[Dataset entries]
* * * *

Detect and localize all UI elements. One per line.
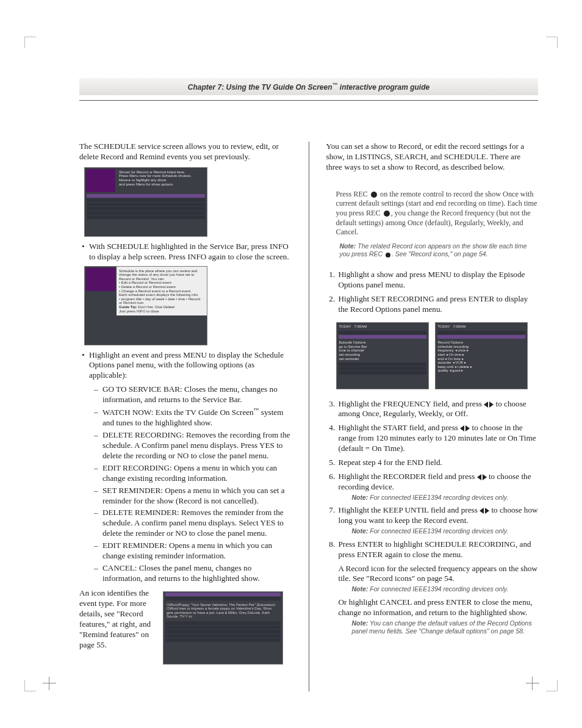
right-column: You can set a show to Record, or edit th… bbox=[326, 142, 539, 691]
opt-delrec: DELETE RECORDING: Removes the recording … bbox=[94, 430, 292, 461]
step-8: Press ENTER to highlight SCHEDULE RECORD… bbox=[337, 539, 539, 636]
right-arrow-icon bbox=[483, 474, 487, 480]
step-3: Highlight the FREQUENCY field, and press… bbox=[337, 399, 539, 420]
step-5: Repeat step 4 for the END field. bbox=[337, 458, 539, 468]
step-7: Highlight the KEEP UNTIL field and press… bbox=[337, 505, 539, 535]
content-columns: The SCHEDULE service screen allows you t… bbox=[79, 142, 538, 691]
rec-dot-icon bbox=[384, 211, 390, 217]
chapter-title: Chapter 7: Using the TV Guide On Screen™… bbox=[79, 78, 538, 95]
crop-mark bbox=[24, 680, 36, 691]
note-6: Note: For connected IEEE1394 recording d… bbox=[352, 494, 539, 502]
method-a: Press REC on the remote control to recor… bbox=[326, 190, 539, 259]
right-intro: You can set a show to Record, or edit th… bbox=[326, 142, 539, 173]
crop-mark bbox=[546, 37, 558, 48]
bullet-menu: Highlight an event and press MENU to dis… bbox=[79, 350, 292, 381]
step-2: Highlight SET RECORDING and press ENTER … bbox=[337, 294, 539, 315]
icon-caption: An icon identifies the event type. For m… bbox=[79, 588, 156, 651]
opt-servicebar: GO TO SERVICE BAR: Closes the menu, chan… bbox=[94, 384, 292, 405]
screenshot-record-options: TODAY 7:00AM Record Optionsschedule reco… bbox=[435, 322, 528, 389]
rec-dot-icon bbox=[371, 192, 377, 198]
crop-mark bbox=[24, 37, 36, 48]
screenshot-episode-options: TODAY 7:00AM Episode Optionsgo to Servic… bbox=[336, 322, 429, 389]
opt-watchnow: WATCH NOW: Exits the TV Guide On Screen™… bbox=[94, 407, 292, 428]
note-8a: Note: For connected IEEE1394 recording d… bbox=[352, 585, 539, 594]
step-6: Highlight the RECORDER field and press t… bbox=[337, 472, 539, 502]
chapter-text: Chapter 7: Using the TV Guide On Screen bbox=[188, 83, 332, 92]
step-1: Highlight a show and press MENU to displ… bbox=[337, 270, 539, 290]
rec-dot-icon bbox=[386, 253, 390, 258]
opt-delrem: DELETE REMINDER: Removes the reminder fr… bbox=[94, 508, 292, 539]
header-rule bbox=[79, 100, 538, 101]
bullet-info: With SCHEDULE highlighted in the Service… bbox=[79, 242, 292, 262]
register-mark bbox=[43, 677, 56, 690]
intro-text: The SCHEDULE service screen allows you t… bbox=[79, 142, 292, 162]
screenshot-schedule: Shown for Record or Remind listed here.P… bbox=[84, 167, 207, 237]
note-a: Note: The related Record icon appears on… bbox=[340, 242, 539, 259]
screenshot-help: Schedule is the place where you can revi… bbox=[84, 266, 207, 345]
opt-editrec: EDIT RECORDING: Opens a menu in which yo… bbox=[94, 463, 292, 484]
left-arrow-icon bbox=[480, 508, 484, 514]
opt-editrem: EDIT REMINDER: Opens a menu in which you… bbox=[94, 541, 292, 561]
chapter-suffix: interactive program guide bbox=[338, 83, 430, 92]
screenshot-icons: Clifford/Puppy "Your Secret Valentine; T… bbox=[163, 591, 283, 665]
left-arrow-icon bbox=[484, 402, 488, 408]
trademark: ™ bbox=[332, 82, 338, 88]
column-divider bbox=[309, 142, 309, 691]
left-arrow-icon bbox=[460, 425, 464, 431]
left-column: The SCHEDULE service screen allows you t… bbox=[79, 142, 292, 691]
note-7: Note: For connected IEEE1394 recording d… bbox=[352, 527, 539, 536]
step-4: Highlight the START field, and press to … bbox=[337, 423, 539, 454]
opt-setrem: SET REMINDER: Opens a menu in which you … bbox=[94, 486, 292, 506]
left-arrow-icon bbox=[477, 474, 481, 480]
opt-cancel: CANCEL: Closes the panel menu, changes n… bbox=[94, 563, 292, 584]
note-8b: Note: You can change the default values … bbox=[352, 619, 539, 636]
method-b: Highlight a show and press MENU to displ… bbox=[326, 270, 539, 636]
crop-mark bbox=[546, 680, 558, 691]
page-header: Chapter 7: Using the TV Guide On Screen™… bbox=[79, 78, 538, 101]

* * * *

ACTIVITY
Each line with the word "text" in the records above belongs in the result; copy all of them.

RESPONSE AREA
chapter-text: Chapter 7: Using the TV Guide On Screen bbox=[188, 83, 332, 92]
intro-text: The SCHEDULE service screen allows you t… bbox=[79, 142, 292, 162]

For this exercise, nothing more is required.